(Dataset entries)

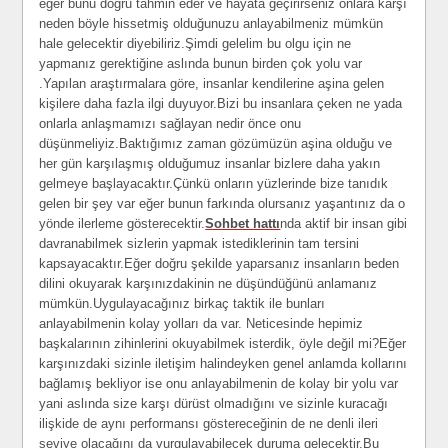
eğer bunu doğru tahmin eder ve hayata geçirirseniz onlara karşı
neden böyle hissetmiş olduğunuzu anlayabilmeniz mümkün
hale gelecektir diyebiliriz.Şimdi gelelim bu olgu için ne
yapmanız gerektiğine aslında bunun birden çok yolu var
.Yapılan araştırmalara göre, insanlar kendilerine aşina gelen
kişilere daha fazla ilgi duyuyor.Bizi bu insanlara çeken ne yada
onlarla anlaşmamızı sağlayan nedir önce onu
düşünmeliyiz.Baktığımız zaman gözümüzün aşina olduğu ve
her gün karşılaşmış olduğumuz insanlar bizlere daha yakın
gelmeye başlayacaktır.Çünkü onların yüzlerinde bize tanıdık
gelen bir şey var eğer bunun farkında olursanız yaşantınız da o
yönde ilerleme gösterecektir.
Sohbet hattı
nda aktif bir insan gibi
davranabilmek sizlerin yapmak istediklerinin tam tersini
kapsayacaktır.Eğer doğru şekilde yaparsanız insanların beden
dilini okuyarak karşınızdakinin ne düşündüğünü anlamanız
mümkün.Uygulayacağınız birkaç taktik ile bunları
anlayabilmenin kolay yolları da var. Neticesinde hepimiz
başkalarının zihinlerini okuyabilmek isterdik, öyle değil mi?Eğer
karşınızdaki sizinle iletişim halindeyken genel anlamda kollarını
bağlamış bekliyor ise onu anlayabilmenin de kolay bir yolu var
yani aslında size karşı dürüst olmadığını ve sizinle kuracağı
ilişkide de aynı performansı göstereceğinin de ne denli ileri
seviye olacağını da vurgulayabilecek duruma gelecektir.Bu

...

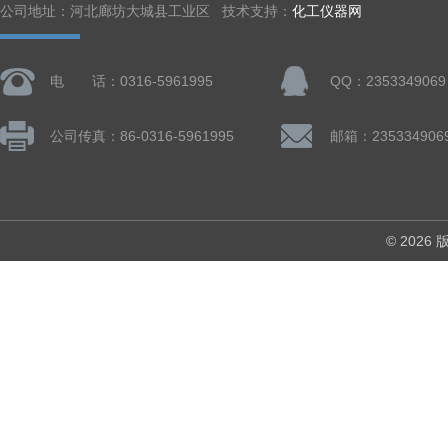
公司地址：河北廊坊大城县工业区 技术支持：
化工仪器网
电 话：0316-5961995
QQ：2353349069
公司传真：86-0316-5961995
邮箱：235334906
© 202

• [Exercise aim]:
Find the string "aşina" in the entries above and return each line that holds it.

• [Your solution]:
.Yapılan araştırmalara göre, insanlar kendilerine aşina gelen
düşünmeliyiz.Baktığımız zaman gözümüzün aşina olduğu ve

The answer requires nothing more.